TASK STATEMENT → Taking the line with "Ecuador ist ein" as the start, reproduce every line until the records end, exactly and with nothing added.

(Data extracted from a collection)
————————
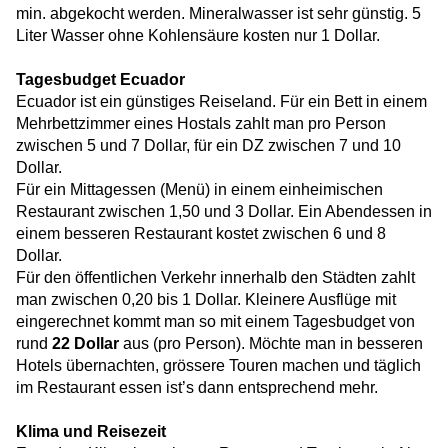
min. abgekocht werden. Mineralwasser ist sehr günstig. 5
Liter Wasser ohne Kohlensäure kosten nur 1 Dollar.
Tagesbudget Ecuador
Ecuador ist ein günstiges Reiseland. Für ein Bett in einem
Mehrbettzimmer eines Hostals zahlt man pro Person
zwischen 5 und 7 Dollar, für ein DZ zwischen 7 und 10
Dollar.
Für ein Mittagessen (Menü) in einem einheimischen
Restaurant zwischen 1,50 und 3 Dollar. Ein Abendessen in
einem besseren Restaurant kostet zwischen 6 und 8
Dollar.
Für den öffentlichen Verkehr innerhalb den Städten zahlt
man zwischen 0,20 bis 1 Dollar. Kleinere Ausflüge mit
eingerechnet kommt man so mit einem Tagesbudget von
rund
22 Dollar
aus (pro Person). Möchte man in besseren
Hotels übernachten, grössere Touren machen und täglich
im Restaurant essen ist’s dann entsprechend mehr.
Klima und Reisezeit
————————
REPLY →
Ecuador ist ein günstiges Reiseland. Für ein Bett in einem
Mehrbettzimmer eines Hostals zahlt man pro Person
zwischen 5 und 7 Dollar, für ein DZ zwischen 7 und 10
Dollar.
Für ein Mittagessen (Menü) in einem einheimischen
Restaurant zwischen 1,50 und 3 Dollar. Ein Abendessen in
einem besseren Restaurant kostet zwischen 6 und 8
Dollar.
Für den öffentlichen Verkehr innerhalb den Städten zahlt
man zwischen 0,20 bis 1 Dollar. Kleinere Ausflüge mit
eingerechnet kommt man so mit einem Tagesbudget von
rund
22 Dollar
aus (pro Person). Möchte man in besseren
Hotels übernachten, grössere Touren machen und täglich
im Restaurant essen ist’s dann entsprechend mehr.
Klima und Reisezeit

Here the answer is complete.